The Swiss National Sound Archives are the sound archives of Switzerland, based in Lugano. Its mission is to collect sound recordings related to the history and culture of Switzerland, to make them accessible and to make them available for use. In terms of audio recordings, it thus fulfils a similar function to the Swiss National Library in the field of literature. Since 2016, the National Sound Archives have been an organisational part of the Swiss National Library. The collection has more than 500,000 audio carriers and 20–25,000 audio documents are added each year (as of 2018).

The institution is a member of the International Association of Sound and Audiovisual Archives (IASA) and the Audio Engineering Society (AES).
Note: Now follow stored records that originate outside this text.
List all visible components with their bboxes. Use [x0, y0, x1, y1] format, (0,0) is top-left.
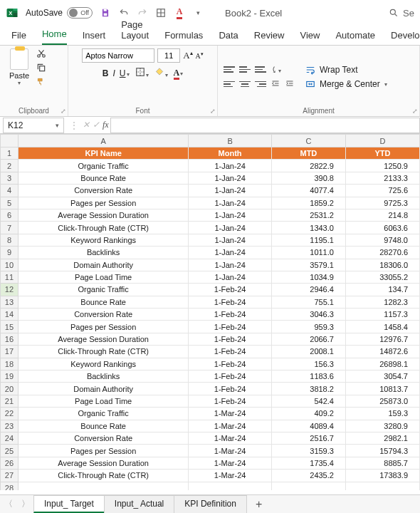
cell[interactable]: 1-Jan-24	[189, 160, 272, 172]
cell[interactable]: Conversion Rate	[18, 185, 188, 197]
cell[interactable]: 2516.7	[271, 432, 345, 444]
grow-font-icon[interactable]: A▴	[183, 50, 192, 61]
cell[interactable]: 2946.4	[271, 284, 345, 296]
cell[interactable]: Click-Through Rate (CTR)	[18, 346, 188, 358]
cell[interactable]: 9748.0	[345, 234, 419, 246]
cell[interactable]: Backlinks	[18, 247, 188, 259]
align-top-icon[interactable]	[224, 65, 235, 75]
cell[interactable]: 1034.9	[271, 271, 345, 283]
cell[interactable]: 542.4	[271, 395, 345, 407]
cell[interactable]: 1-Mar-24	[189, 457, 272, 469]
row-header[interactable]: 28	[1, 482, 19, 490]
cell[interactable]: Conversion Rate	[18, 309, 188, 321]
cell[interactable]: 409.2	[271, 408, 345, 420]
cell[interactable]: 1343.0	[271, 222, 345, 234]
cell[interactable]: 1-Feb-24	[189, 309, 272, 321]
cell[interactable]: Month	[189, 147, 272, 160]
cell[interactable]: 1282.3	[345, 296, 419, 308]
row-header[interactable]: 1	[1, 147, 19, 160]
shrink-font-icon[interactable]: A▾	[196, 51, 204, 60]
select-all-corner[interactable]	[1, 135, 19, 147]
cell[interactable]: Average Session Duration	[18, 457, 188, 469]
cell[interactable]	[271, 482, 345, 490]
align-bottom-icon[interactable]	[255, 65, 266, 75]
align-center-icon[interactable]	[239, 79, 251, 89]
cell[interactable]: 3579.1	[271, 259, 345, 271]
cell[interactable]: Bounce Rate	[18, 420, 188, 432]
format-painter-icon[interactable]	[36, 77, 47, 87]
row-header[interactable]: 10	[1, 259, 19, 271]
cell[interactable]: Pages per Session	[18, 445, 188, 457]
cell[interactable]: Domain Authority	[18, 259, 188, 271]
cell[interactable]: 959.3	[271, 321, 345, 333]
fx-icon[interactable]: fx	[101, 120, 110, 130]
row-header[interactable]: 4	[1, 185, 19, 197]
tab-review[interactable]: Review	[254, 30, 285, 45]
cell[interactable]: 1735.4	[271, 457, 345, 469]
tab-formulas[interactable]: Formulas	[164, 30, 203, 45]
font-size-input[interactable]	[157, 48, 180, 63]
cell[interactable]: 2435.2	[271, 470, 345, 482]
cell[interactable]: 12976.7	[345, 333, 419, 345]
save-icon[interactable]	[100, 7, 111, 19]
cell[interactable]: 1-Mar-24	[189, 445, 272, 457]
cell[interactable]: 1183.6	[271, 370, 345, 383]
enter-icon[interactable]: ✓	[91, 120, 101, 130]
cell[interactable]: 1-Mar-24	[189, 432, 272, 444]
cell[interactable]: Average Session Duration	[18, 209, 188, 221]
cell[interactable]: 159.3	[345, 408, 419, 420]
row-header[interactable]: 17	[1, 346, 19, 358]
cell[interactable]: Conversion Rate	[18, 432, 188, 444]
paste-button[interactable]: Paste ▾	[6, 48, 33, 86]
orientation-icon[interactable]: ⤹▾	[271, 65, 281, 75]
italic-button[interactable]: I	[112, 68, 115, 78]
cell[interactable]: 1-Feb-24	[189, 346, 272, 358]
cell[interactable]: Keyword Rankings	[18, 234, 188, 246]
row-header[interactable]: 23	[1, 420, 19, 432]
row-header[interactable]: 5	[1, 197, 19, 209]
align-right-icon[interactable]	[255, 79, 266, 89]
border-icon[interactable]: ▾	[135, 67, 149, 79]
sheet-nav-prev[interactable]: 〈	[0, 498, 17, 510]
cell[interactable]: 1-Feb-24	[189, 395, 272, 407]
font-color-icon[interactable]: A	[174, 7, 185, 19]
sheet-tab[interactable]: Input_ Target	[33, 495, 105, 513]
cell[interactable]: 1-Jan-24	[189, 271, 272, 283]
cell[interactable]: Pages per Session	[18, 197, 188, 209]
cell[interactable]: 1-Mar-24	[189, 470, 272, 482]
cell[interactable]: 2982.1	[345, 432, 419, 444]
row-header[interactable]: 24	[1, 432, 19, 444]
cell[interactable]: 9725.3	[345, 197, 419, 209]
bold-button[interactable]: B	[103, 68, 109, 78]
sheet-tab[interactable]: KPI Definition	[174, 495, 247, 513]
cell[interactable]: Average Session Duration	[18, 333, 188, 345]
wrap-text-button[interactable]: Wrap Text	[305, 65, 387, 75]
row-header[interactable]: 9	[1, 247, 19, 259]
font-name-input[interactable]	[82, 48, 154, 63]
row-header[interactable]: 16	[1, 333, 19, 345]
cell[interactable]	[18, 482, 188, 490]
cell[interactable]: 1011.0	[271, 247, 345, 259]
sheet-tab[interactable]: Input_ Actual	[104, 495, 174, 513]
cell[interactable]: 3046.3	[271, 309, 345, 321]
cell[interactable]: 1-Jan-24	[189, 185, 272, 197]
font-color-button[interactable]: A▾	[174, 68, 184, 78]
qat-dropdown-icon[interactable]: ▾	[192, 7, 204, 19]
cell[interactable]: 2066.7	[271, 333, 345, 345]
cell[interactable]: 1157.3	[345, 309, 419, 321]
tab-automate[interactable]: Automate	[335, 30, 375, 45]
cell[interactable]: 1195.1	[271, 234, 345, 246]
row-header[interactable]: 27	[1, 470, 19, 482]
cell[interactable]: 725.6	[345, 185, 419, 197]
cell[interactable]: 1-Jan-24	[189, 259, 272, 271]
cell[interactable]: Organic Traffic	[18, 160, 188, 172]
cell[interactable]: 214.8	[345, 209, 419, 221]
undo-icon[interactable]	[118, 7, 130, 19]
tab-file[interactable]: File	[11, 30, 26, 45]
row-header[interactable]: 3	[1, 172, 19, 184]
cell[interactable]: MTD	[271, 147, 345, 160]
align-middle-icon[interactable]	[239, 65, 251, 75]
col-header-B[interactable]: B	[189, 135, 272, 147]
cell[interactable]: 1-Jan-24	[189, 234, 272, 246]
spreadsheet-grid[interactable]: ABCD1KPI NameMonthMTDYTD2Organic Traffic…	[0, 134, 420, 490]
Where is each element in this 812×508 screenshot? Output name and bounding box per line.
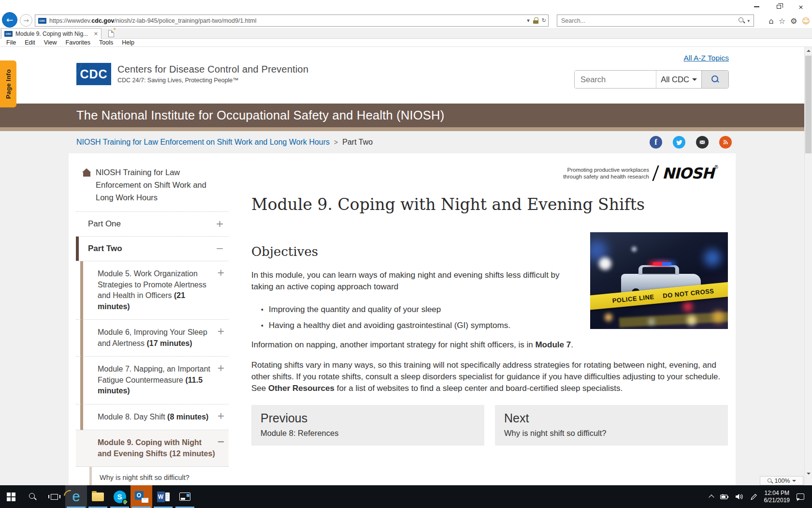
taskbar-search-button[interactable] [22,485,44,508]
expand-icon[interactable]: + [216,218,224,229]
tab-close-icon[interactable]: × [94,30,98,37]
sidebar-item-module-5[interactable]: Module 5. Work Organization Strategies t… [76,261,229,320]
collapse-icon[interactable]: − [217,436,225,447]
expand-icon[interactable]: + [217,267,225,278]
facebook-icon[interactable]: f [650,136,662,149]
scrollbar-thumb[interactable] [805,56,812,153]
cdc-logo-block[interactable]: CDC Centers for Disease Control and Prev… [76,63,308,85]
sidebar-item-module-9[interactable]: Module 9. Coping with Night and Evening … [76,430,229,467]
taskbar-explorer-icon[interactable] [87,485,109,508]
sidebar-item-part-two[interactable]: Part Two − [76,237,229,261]
twitter-icon[interactable] [673,136,685,149]
tab-module9[interactable]: CDC Module 9. Coping with Nig... × [1,28,102,39]
action-center-icon[interactable] [797,493,804,500]
expand-icon[interactable]: + [217,362,225,374]
section-heading: Objectives [251,244,318,259]
navigation-bar: ← → CDC https://wwwdev.cdc.gov/niosh/z-l… [0,14,812,28]
home-icon[interactable]: ⌂ [768,16,773,26]
breadcrumb: NIOSH Training for Law Enforcement on Sh… [0,131,804,153]
menu-tools[interactable]: Tools [95,39,117,46]
start-icon [7,493,11,496]
vertical-scrollbar[interactable] [804,47,812,485]
taskbar-window-icon[interactable] [174,485,196,508]
menu-help[interactable]: Help [117,39,139,46]
main-content: Promoting productive workplaces through … [251,153,728,485]
pen-icon[interactable] [750,493,757,500]
restore-button[interactable] [768,0,790,14]
back-button[interactable]: ← [2,12,17,28]
settings-gear-icon[interactable]: ⚙ [790,16,797,26]
outlook-icon: O [135,491,148,503]
volume-icon[interactable] [736,493,743,500]
taskbar-ie-icon[interactable]: e [65,485,87,508]
new-tab-button[interactable] [105,29,117,38]
battery-icon[interactable] [720,494,729,500]
syndicate-icon[interactable] [719,136,732,149]
cdc-search-scope[interactable]: All CDC [656,71,701,88]
url-text[interactable]: https://wwwdev.cdc.gov/niosh/z-lab-945/p… [49,17,527,24]
favorites-star-icon[interactable]: ☆ [779,16,785,26]
objective-bullet: Having a healthy diet and avoiding gastr… [261,320,551,331]
expand-icon[interactable]: + [217,326,225,337]
sidebar-item-module-6[interactable]: Module 6, Improving Your Sleep and Alert… [76,320,229,357]
breadcrumb-separator: > [334,138,338,146]
menu-favorites[interactable]: Favorites [61,39,95,46]
search-dropdown-icon[interactable]: ▾ [747,18,750,23]
browser-search-box[interactable]: ▾ [557,15,754,27]
system-tray: 12:04 PM 6/21/2019 [710,485,812,508]
autocomplete-dropdown-icon[interactable]: ▾ [527,17,530,24]
module7-reference: Module 7 [535,340,571,349]
menu-view[interactable]: View [40,39,61,46]
niosh-banner-title: The National Institute for Occupational … [76,108,444,122]
sidebar-subitem[interactable]: Why is night shift so difficult? [89,467,229,485]
sidebar-item-module-7[interactable]: Module 7. Napping, an Important Fatigue … [76,357,229,404]
scroll-down-icon[interactable] [807,473,811,475]
clock[interactable]: 12:04 PM 6/21/2019 [764,490,790,504]
zoom-magnifier-icon [767,478,771,483]
taskbar-start-button[interactable] [0,485,22,508]
cdc-search-input[interactable] [575,71,656,88]
minimize-icon [754,6,759,7]
cdc-logo[interactable]: CDC [76,63,111,85]
refresh-icon[interactable]: ↻ [542,17,546,24]
niosh-logo-slash [652,165,659,181]
restore-icon [777,5,781,9]
search-icon [29,493,37,501]
cdc-search-button[interactable] [701,71,728,88]
taskbar-skype-icon[interactable]: S [109,485,130,508]
close-button[interactable]: × [790,0,812,14]
tray-chevron-up-icon[interactable] [709,494,714,500]
address-bar[interactable]: CDC https://wwwdev.cdc.gov/niosh/z-lab-9… [35,15,549,27]
expand-icon[interactable]: + [217,410,225,421]
niosh-logo: NIOSH® [662,164,718,182]
feedback-smiley-icon[interactable]: ☺ [802,16,810,26]
menu-bar: FileEditViewFavoritesToolsHelp [0,39,812,47]
chevron-down-icon [792,480,796,484]
browser-search-input[interactable] [561,17,739,24]
minimize-button[interactable] [745,0,768,14]
intro-paragraph: In this module, you can learn ways of ma… [251,269,580,293]
sidebar-home-item[interactable]: NIOSH Training for Law Enforcement on Sh… [82,166,229,204]
menu-edit[interactable]: Edit [20,39,40,46]
sidebar-item-part-one[interactable]: Part One + [76,212,229,237]
az-topics-link[interactable]: All A-Z Topics [683,54,729,62]
other-resources-reference: Other Resources [268,384,334,393]
previous-button[interactable]: Previous Module 8: References [251,405,484,446]
taskbar-apps: eSOW [0,485,196,508]
breadcrumb-link[interactable]: NIOSH Training for Law Enforcement on Sh… [76,138,330,147]
taskbar-word-icon[interactable]: W [152,485,174,508]
collapse-icon[interactable]: − [216,242,224,254]
next-button[interactable]: Next Why is night shift so difficult? [495,405,728,446]
menu-file[interactable]: File [2,39,20,46]
niosh-tagline-line2: through safety and health research [563,173,649,180]
taskbar-taskview-button[interactable] [44,485,65,508]
email-icon[interactable] [696,136,709,149]
forward-button[interactable]: → [20,14,32,27]
taskbar-outlook-icon[interactable]: O [130,485,152,508]
niosh-tagline-line1: Promoting productive workplaces [563,166,649,173]
search-icon[interactable] [739,17,745,24]
scroll-up-icon[interactable] [807,50,811,52]
browser-zoom-indicator[interactable]: 100% [760,476,803,485]
sidebar-item-module-8[interactable]: Module 8. Day Shift (8 minutes)+ [76,404,229,431]
page-info-tab[interactable]: Page Info [0,60,16,107]
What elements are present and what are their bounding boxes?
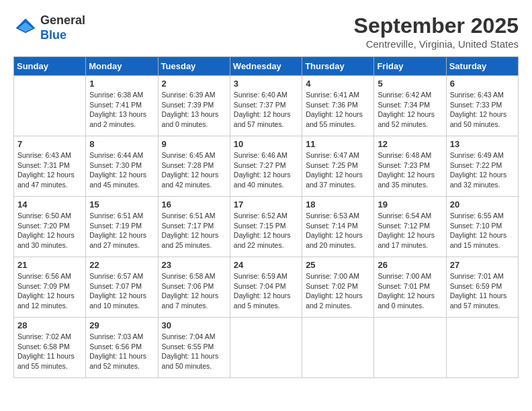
day-info: Sunrise: 7:00 AMSunset: 7:01 PMDaylight:… xyxy=(378,271,442,311)
calendar-cell: 18Sunrise: 6:53 AMSunset: 7:14 PMDayligh… xyxy=(302,197,374,257)
day-info: Sunrise: 6:54 AMSunset: 7:12 PMDaylight:… xyxy=(378,211,442,250)
weekday-header: Monday xyxy=(86,57,158,76)
day-info: Sunrise: 6:57 AMSunset: 7:07 PMDaylight:… xyxy=(89,271,154,311)
calendar-cell xyxy=(14,76,86,136)
calendar-cell: 29Sunrise: 7:03 AMSunset: 6:56 PMDayligh… xyxy=(86,318,158,378)
calendar-cell: 27Sunrise: 7:01 AMSunset: 6:59 PMDayligh… xyxy=(446,257,518,318)
calendar-cell: 12Sunrise: 6:48 AMSunset: 7:23 PMDayligh… xyxy=(374,136,446,197)
weekday-header: Tuesday xyxy=(158,57,230,76)
calendar-cell: 23Sunrise: 6:58 AMSunset: 7:06 PMDayligh… xyxy=(158,257,230,318)
day-number: 23 xyxy=(162,260,226,270)
calendar-cell: 15Sunrise: 6:51 AMSunset: 7:19 PMDayligh… xyxy=(86,197,158,257)
day-number: 28 xyxy=(17,320,82,330)
calendar-cell: 24Sunrise: 6:59 AMSunset: 7:04 PMDayligh… xyxy=(230,257,302,318)
day-number: 3 xyxy=(234,79,298,89)
calendar-cell: 6Sunrise: 6:43 AMSunset: 7:33 PMDaylight… xyxy=(446,76,518,136)
calendar-cell: 26Sunrise: 7:00 AMSunset: 7:01 PMDayligh… xyxy=(374,257,446,318)
day-number: 2 xyxy=(162,79,226,89)
calendar-cell: 13Sunrise: 6:49 AMSunset: 7:22 PMDayligh… xyxy=(446,136,518,197)
day-info: Sunrise: 7:01 AMSunset: 6:59 PMDaylight:… xyxy=(450,271,515,311)
calendar-cell: 8Sunrise: 6:44 AMSunset: 7:30 PMDaylight… xyxy=(86,136,158,197)
day-number: 9 xyxy=(162,139,226,149)
calendar-week: 1Sunrise: 6:38 AMSunset: 7:41 PMDaylight… xyxy=(14,76,519,136)
day-info: Sunrise: 7:00 AMSunset: 7:02 PMDaylight:… xyxy=(306,271,370,311)
calendar-cell: 25Sunrise: 7:00 AMSunset: 7:02 PMDayligh… xyxy=(302,257,374,318)
calendar-cell xyxy=(374,318,446,378)
day-info: Sunrise: 6:40 AMSunset: 7:37 PMDaylight:… xyxy=(234,90,298,130)
day-info: Sunrise: 6:45 AMSunset: 7:28 PMDaylight:… xyxy=(162,150,226,190)
day-info: Sunrise: 6:39 AMSunset: 7:39 PMDaylight:… xyxy=(162,90,226,130)
calendar-week: 7Sunrise: 6:43 AMSunset: 7:31 PMDaylight… xyxy=(14,136,519,197)
day-number: 30 xyxy=(162,320,226,330)
calendar-cell: 11Sunrise: 6:47 AMSunset: 7:25 PMDayligh… xyxy=(302,136,374,197)
calendar-cell: 5Sunrise: 6:42 AMSunset: 7:34 PMDaylight… xyxy=(374,76,446,136)
day-number: 7 xyxy=(17,139,82,149)
day-number: 22 xyxy=(89,260,154,270)
day-number: 20 xyxy=(450,199,515,210)
day-info: Sunrise: 7:04 AMSunset: 6:55 PMDaylight:… xyxy=(162,332,226,371)
day-number: 18 xyxy=(306,199,370,210)
calendar-week: 14Sunrise: 6:50 AMSunset: 7:20 PMDayligh… xyxy=(14,197,519,257)
calendar-cell: 2Sunrise: 6:39 AMSunset: 7:39 PMDaylight… xyxy=(158,76,230,136)
calendar-cell: 30Sunrise: 7:04 AMSunset: 6:55 PMDayligh… xyxy=(158,318,230,378)
calendar-cell: 10Sunrise: 6:46 AMSunset: 7:27 PMDayligh… xyxy=(230,136,302,197)
calendar-cell: 21Sunrise: 6:56 AMSunset: 7:09 PMDayligh… xyxy=(14,257,86,318)
calendar-cell: 28Sunrise: 7:02 AMSunset: 6:58 PMDayligh… xyxy=(14,318,86,378)
day-info: Sunrise: 6:38 AMSunset: 7:41 PMDaylight:… xyxy=(89,90,154,130)
day-info: Sunrise: 6:46 AMSunset: 7:27 PMDaylight:… xyxy=(234,150,298,190)
day-number: 11 xyxy=(306,139,370,149)
logo: General Blue xyxy=(13,13,85,42)
day-info: Sunrise: 6:51 AMSunset: 7:19 PMDaylight:… xyxy=(89,211,154,250)
day-info: Sunrise: 6:41 AMSunset: 7:36 PMDaylight:… xyxy=(306,90,370,130)
day-number: 27 xyxy=(450,260,515,270)
calendar-cell: 17Sunrise: 6:52 AMSunset: 7:15 PMDayligh… xyxy=(230,197,302,257)
day-number: 8 xyxy=(89,139,154,149)
logo-icon xyxy=(13,16,38,40)
calendar-week: 21Sunrise: 6:56 AMSunset: 7:09 PMDayligh… xyxy=(14,257,519,318)
title-area: September 2025 Centreville, Virginia, Un… xyxy=(354,13,519,50)
day-number: 19 xyxy=(378,199,442,210)
calendar-body: 1Sunrise: 6:38 AMSunset: 7:41 PMDaylight… xyxy=(14,76,519,378)
day-number: 10 xyxy=(234,139,298,149)
weekdays-header: SundayMondayTuesdayWednesdayThursdayFrid… xyxy=(14,57,519,76)
weekday-header: Thursday xyxy=(302,57,374,76)
day-number: 6 xyxy=(450,79,515,89)
weekday-header: Friday xyxy=(374,57,446,76)
calendar-cell: 20Sunrise: 6:55 AMSunset: 7:10 PMDayligh… xyxy=(446,197,518,257)
day-number: 13 xyxy=(450,139,515,149)
weekday-header: Saturday xyxy=(446,57,518,76)
calendar-cell: 9Sunrise: 6:45 AMSunset: 7:28 PMDaylight… xyxy=(158,136,230,197)
day-info: Sunrise: 6:44 AMSunset: 7:30 PMDaylight:… xyxy=(89,150,154,190)
day-number: 4 xyxy=(306,79,370,89)
day-number: 5 xyxy=(378,79,442,89)
logo-text: General Blue xyxy=(40,13,85,42)
calendar-cell: 3Sunrise: 6:40 AMSunset: 7:37 PMDaylight… xyxy=(230,76,302,136)
logo-general: General xyxy=(40,13,85,27)
calendar-cell: 7Sunrise: 6:43 AMSunset: 7:31 PMDaylight… xyxy=(14,136,86,197)
day-number: 26 xyxy=(378,260,442,270)
location-title: Centreville, Virginia, United States xyxy=(354,38,519,50)
day-info: Sunrise: 6:48 AMSunset: 7:23 PMDaylight:… xyxy=(378,150,442,190)
day-info: Sunrise: 6:59 AMSunset: 7:04 PMDaylight:… xyxy=(234,271,298,311)
day-number: 24 xyxy=(234,260,298,270)
day-number: 17 xyxy=(234,199,298,210)
calendar-cell xyxy=(446,318,518,378)
calendar-table: SundayMondayTuesdayWednesdayThursdayFrid… xyxy=(13,56,519,378)
calendar-cell: 1Sunrise: 6:38 AMSunset: 7:41 PMDaylight… xyxy=(86,76,158,136)
day-number: 25 xyxy=(306,260,370,270)
calendar-cell: 22Sunrise: 6:57 AMSunset: 7:07 PMDayligh… xyxy=(86,257,158,318)
day-info: Sunrise: 6:56 AMSunset: 7:09 PMDaylight:… xyxy=(17,271,82,311)
day-info: Sunrise: 7:03 AMSunset: 6:56 PMDaylight:… xyxy=(89,332,154,371)
calendar-week: 28Sunrise: 7:02 AMSunset: 6:58 PMDayligh… xyxy=(14,318,519,378)
day-number: 12 xyxy=(378,139,442,149)
day-info: Sunrise: 6:53 AMSunset: 7:14 PMDaylight:… xyxy=(306,211,370,250)
day-number: 29 xyxy=(89,320,154,330)
day-number: 16 xyxy=(162,199,226,210)
weekday-header: Sunday xyxy=(14,57,86,76)
day-info: Sunrise: 6:42 AMSunset: 7:34 PMDaylight:… xyxy=(378,90,442,130)
page-header: General Blue September 2025 Centreville,… xyxy=(13,13,519,50)
day-info: Sunrise: 6:43 AMSunset: 7:33 PMDaylight:… xyxy=(450,90,515,130)
day-info: Sunrise: 6:47 AMSunset: 7:25 PMDaylight:… xyxy=(306,150,370,190)
day-number: 15 xyxy=(89,199,154,210)
day-info: Sunrise: 6:50 AMSunset: 7:20 PMDaylight:… xyxy=(17,211,82,250)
The Swiss National Sound Archives is also a member of the Association for Recorded Sound Collections (ARSC) and the International Association of Music Libraries, Archives and Documentation Centres (IAML).

== History ==
There were 15 years between the idea of a Swiss sound archives and the actual foundation. As early as 1972, Robert Wyler, who was responsible for special collections in the Swiss National Library, suggested that a sound archives should be set up for Switzerland. Hans-Rudolf Dürrenmatt, head of the music department at the Central Library in Solothurn, also called for a sound archives in 1976. The two also held this position in the Phonotheque Commission of the Association of Swiss Librarians and the Swiss Association for Documentation. The 1975 Clottu Report (official title: "Eléments pour une politique culturelle suisse"), named after National Councillor Gaston Clottu, recommended the realisation of a phonotek. In 1980, a working group of the Federal Office of Culture presented a report on the planned Swiss National Sound Archives, which also contained a draft of a deed of foundation. However, an application to the Federal Council from the Federal Department of Home Affairs to this effect was withdrawn due to financial hurdles. In 1982, the Federal Council approved start-up financing of CHF 120,000. The city of Lugano made the former radio studio of the city available for the project free of charge.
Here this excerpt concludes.